Maximilian: Ja, wir haben mit ihnen gesprochen und haben auch ein hochwertiges Zubehörsegment da platziert. Das sind so Sachen wie Fahrradgriffe aus Birkenrinde, Schlösser aus Hanffasern, Wandhalterungen aus Holz… Sie funktionieren nicht nur bei Bambusfahrrädern und sind daher für die breitere Kundschaft auf Amazon genau richtig. Unsere Fahrräder listen wir da allerdings nicht. Ich denke nicht, dass dort aktuell nach „Bambusfahrrädern“ groß gesucht wird. Vielleicht ändert sich das irgendwann, aber ich glaube trotzdem nicht, dass das der Weg für uns sein wird. Mit dem Service-Gedanken, dass wir jeden Kunden noch einmal telefonisch oder per Mail beraten, hängt das nicht zusammen.
39:00
Alex: Letzte Frage: Stichwort „everywhere commerce“. Man kann heutzutage in allem SIM-Karten einbauen und ich könnte mir vorstellen, dass es für euch interessant wäre, zu wissen, wo eure Fahrräder sind und etwa anhand der Drehungen im Tretlager vorhersagen zu können, wann sie gewartet werden müssen – vor allem diejenigen im Mietgeschäft. Unternehmt ihr was in dieser Richtung?
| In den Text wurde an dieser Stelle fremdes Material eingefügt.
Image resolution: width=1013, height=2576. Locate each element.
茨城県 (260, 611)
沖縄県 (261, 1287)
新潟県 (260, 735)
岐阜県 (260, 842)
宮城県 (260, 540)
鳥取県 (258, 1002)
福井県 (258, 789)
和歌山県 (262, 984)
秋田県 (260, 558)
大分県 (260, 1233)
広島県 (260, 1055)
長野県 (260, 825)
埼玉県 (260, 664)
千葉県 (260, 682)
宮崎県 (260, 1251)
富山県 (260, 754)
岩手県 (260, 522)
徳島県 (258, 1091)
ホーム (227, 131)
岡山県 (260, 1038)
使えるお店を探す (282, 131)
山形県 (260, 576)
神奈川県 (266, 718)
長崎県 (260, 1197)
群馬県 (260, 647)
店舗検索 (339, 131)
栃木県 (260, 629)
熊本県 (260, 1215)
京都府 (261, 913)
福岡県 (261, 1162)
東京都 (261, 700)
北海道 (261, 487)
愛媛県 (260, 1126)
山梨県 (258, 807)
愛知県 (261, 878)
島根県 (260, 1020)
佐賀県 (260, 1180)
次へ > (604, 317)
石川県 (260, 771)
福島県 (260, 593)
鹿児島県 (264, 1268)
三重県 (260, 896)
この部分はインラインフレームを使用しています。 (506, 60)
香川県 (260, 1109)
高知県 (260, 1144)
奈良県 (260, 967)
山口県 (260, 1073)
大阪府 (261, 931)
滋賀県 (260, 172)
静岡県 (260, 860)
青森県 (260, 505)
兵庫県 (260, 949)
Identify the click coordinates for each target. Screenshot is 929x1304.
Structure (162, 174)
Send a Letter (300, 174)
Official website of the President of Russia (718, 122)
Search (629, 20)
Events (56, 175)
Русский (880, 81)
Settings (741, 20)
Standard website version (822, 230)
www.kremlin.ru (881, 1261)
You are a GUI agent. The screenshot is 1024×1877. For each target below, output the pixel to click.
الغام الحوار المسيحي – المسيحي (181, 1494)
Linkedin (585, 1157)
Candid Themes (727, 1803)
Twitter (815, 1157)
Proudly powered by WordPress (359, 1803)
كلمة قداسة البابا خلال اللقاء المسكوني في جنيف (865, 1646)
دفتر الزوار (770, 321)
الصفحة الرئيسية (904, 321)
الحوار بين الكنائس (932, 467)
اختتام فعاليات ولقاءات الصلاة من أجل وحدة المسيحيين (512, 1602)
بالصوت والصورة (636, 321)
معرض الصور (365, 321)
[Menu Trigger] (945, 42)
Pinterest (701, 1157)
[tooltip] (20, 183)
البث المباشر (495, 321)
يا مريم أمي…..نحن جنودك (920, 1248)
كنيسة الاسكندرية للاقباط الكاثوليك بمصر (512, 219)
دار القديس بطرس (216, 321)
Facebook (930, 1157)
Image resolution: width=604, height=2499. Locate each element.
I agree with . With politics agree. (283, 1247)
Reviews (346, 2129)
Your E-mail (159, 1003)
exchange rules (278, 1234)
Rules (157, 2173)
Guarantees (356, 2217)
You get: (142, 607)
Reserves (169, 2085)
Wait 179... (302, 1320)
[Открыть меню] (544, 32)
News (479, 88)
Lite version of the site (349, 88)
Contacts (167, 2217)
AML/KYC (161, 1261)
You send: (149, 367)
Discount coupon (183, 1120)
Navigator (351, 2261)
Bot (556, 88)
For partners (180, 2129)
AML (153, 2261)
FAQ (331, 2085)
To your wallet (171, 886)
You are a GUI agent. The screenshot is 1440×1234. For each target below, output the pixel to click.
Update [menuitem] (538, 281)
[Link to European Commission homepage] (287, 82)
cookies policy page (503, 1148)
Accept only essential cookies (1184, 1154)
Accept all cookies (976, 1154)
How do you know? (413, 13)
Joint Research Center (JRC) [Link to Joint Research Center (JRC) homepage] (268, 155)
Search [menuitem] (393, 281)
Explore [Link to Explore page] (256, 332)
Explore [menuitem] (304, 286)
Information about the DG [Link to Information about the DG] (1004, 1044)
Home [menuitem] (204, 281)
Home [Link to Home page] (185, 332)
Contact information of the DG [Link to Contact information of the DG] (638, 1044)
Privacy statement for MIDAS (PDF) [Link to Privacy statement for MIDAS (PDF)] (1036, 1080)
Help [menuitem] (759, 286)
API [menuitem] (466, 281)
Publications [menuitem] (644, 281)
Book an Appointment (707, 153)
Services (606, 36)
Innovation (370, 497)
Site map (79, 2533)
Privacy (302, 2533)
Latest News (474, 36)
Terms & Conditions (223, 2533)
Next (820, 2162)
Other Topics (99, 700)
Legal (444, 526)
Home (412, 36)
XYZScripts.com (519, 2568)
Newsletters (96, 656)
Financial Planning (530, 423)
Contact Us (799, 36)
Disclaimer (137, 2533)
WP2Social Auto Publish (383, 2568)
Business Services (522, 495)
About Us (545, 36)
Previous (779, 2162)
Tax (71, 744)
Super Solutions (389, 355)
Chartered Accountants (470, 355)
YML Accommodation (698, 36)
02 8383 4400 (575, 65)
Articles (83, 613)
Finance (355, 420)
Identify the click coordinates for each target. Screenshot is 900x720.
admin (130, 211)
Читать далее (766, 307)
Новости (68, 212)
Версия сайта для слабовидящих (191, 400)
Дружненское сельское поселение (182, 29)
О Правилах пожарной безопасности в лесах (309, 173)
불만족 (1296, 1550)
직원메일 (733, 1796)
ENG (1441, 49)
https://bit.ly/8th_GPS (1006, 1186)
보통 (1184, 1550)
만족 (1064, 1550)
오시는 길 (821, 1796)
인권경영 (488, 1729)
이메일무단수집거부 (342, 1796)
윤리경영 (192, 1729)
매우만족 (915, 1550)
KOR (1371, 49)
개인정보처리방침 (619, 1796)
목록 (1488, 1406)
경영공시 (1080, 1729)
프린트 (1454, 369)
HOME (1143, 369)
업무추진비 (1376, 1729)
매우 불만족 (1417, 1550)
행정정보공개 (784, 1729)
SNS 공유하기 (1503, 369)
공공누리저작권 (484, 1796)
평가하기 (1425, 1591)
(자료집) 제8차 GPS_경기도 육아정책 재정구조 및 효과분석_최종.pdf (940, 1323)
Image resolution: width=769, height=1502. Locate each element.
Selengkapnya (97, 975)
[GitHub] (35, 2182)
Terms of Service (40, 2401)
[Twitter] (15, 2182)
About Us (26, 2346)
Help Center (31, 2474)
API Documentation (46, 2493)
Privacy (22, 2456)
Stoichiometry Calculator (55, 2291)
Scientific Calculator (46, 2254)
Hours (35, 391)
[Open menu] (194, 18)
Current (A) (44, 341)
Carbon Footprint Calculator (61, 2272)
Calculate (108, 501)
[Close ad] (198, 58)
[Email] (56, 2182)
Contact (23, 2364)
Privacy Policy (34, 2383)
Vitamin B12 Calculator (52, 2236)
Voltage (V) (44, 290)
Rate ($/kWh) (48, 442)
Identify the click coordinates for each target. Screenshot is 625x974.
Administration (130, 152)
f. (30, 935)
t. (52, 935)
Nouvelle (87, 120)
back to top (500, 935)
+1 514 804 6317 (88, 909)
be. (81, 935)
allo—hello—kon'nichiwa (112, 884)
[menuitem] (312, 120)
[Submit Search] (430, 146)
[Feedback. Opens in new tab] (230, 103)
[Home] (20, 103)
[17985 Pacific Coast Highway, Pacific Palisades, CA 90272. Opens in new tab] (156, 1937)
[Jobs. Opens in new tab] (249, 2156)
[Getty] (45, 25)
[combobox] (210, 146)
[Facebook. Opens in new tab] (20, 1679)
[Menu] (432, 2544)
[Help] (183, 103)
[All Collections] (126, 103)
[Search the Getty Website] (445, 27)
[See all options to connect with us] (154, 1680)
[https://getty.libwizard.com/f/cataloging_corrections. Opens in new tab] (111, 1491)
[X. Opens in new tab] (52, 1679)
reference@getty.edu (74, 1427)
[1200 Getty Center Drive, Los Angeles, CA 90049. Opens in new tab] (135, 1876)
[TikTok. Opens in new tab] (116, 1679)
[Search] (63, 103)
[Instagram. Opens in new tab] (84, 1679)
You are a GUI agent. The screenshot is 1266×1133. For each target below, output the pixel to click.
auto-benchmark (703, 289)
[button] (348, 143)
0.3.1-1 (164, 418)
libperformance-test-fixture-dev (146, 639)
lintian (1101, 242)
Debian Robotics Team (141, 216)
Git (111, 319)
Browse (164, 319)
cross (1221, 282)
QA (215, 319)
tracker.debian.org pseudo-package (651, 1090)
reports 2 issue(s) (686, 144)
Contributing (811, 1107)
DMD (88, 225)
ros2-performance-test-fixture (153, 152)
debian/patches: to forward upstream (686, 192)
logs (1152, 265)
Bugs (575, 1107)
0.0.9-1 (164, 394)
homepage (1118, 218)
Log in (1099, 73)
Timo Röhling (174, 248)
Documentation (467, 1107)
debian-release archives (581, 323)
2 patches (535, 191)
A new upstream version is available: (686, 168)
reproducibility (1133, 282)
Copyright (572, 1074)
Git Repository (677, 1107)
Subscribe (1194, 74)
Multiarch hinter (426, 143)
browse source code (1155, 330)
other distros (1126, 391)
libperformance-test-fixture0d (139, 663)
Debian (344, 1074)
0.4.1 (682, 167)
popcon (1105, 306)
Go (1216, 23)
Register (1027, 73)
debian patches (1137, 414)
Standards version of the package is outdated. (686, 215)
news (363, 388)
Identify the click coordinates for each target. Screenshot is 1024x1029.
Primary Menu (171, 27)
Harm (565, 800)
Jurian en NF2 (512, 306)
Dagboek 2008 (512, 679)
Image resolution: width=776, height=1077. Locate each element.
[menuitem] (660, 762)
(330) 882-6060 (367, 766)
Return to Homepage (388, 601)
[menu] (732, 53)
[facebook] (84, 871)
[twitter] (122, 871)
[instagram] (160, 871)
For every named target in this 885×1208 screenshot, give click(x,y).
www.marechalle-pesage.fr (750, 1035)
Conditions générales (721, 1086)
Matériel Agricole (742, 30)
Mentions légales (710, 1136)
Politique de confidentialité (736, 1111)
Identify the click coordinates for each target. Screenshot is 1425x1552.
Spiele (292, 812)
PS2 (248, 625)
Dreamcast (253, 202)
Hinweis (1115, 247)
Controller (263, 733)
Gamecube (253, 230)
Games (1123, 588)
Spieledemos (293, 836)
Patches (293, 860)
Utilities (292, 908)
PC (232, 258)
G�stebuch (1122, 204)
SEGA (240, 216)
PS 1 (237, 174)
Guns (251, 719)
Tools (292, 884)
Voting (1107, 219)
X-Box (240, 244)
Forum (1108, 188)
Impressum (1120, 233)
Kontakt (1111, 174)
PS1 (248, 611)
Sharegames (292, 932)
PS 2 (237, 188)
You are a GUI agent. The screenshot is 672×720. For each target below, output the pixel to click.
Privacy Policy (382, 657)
Maximilian: Im Fahrrad generell sind GPS-Services ein Thema und natürlich möchten auch wir wissen, wo vor allem unsere Mietfahrräder stecken. Wir haben das mal als Upgrade angeboten, aber kundenseitig wurde das Thema bisher nicht angenommen. So steht das für uns noch nicht im Fokus. Derzeit passen Aufwand und Ertrag nicht so sehr. Langfristig kann das aber spannend werden.
(Daraufhin lässt sich Alex die interne Aufteilung der Arbeit zwischen Maximilian und seinem Mitgründer schildern und stellt zum Schluss eine andere Kassenzone-Dauerfrage: Bekomme myBoo am Standort Kiel die Mitarbeiter, die es braucht?)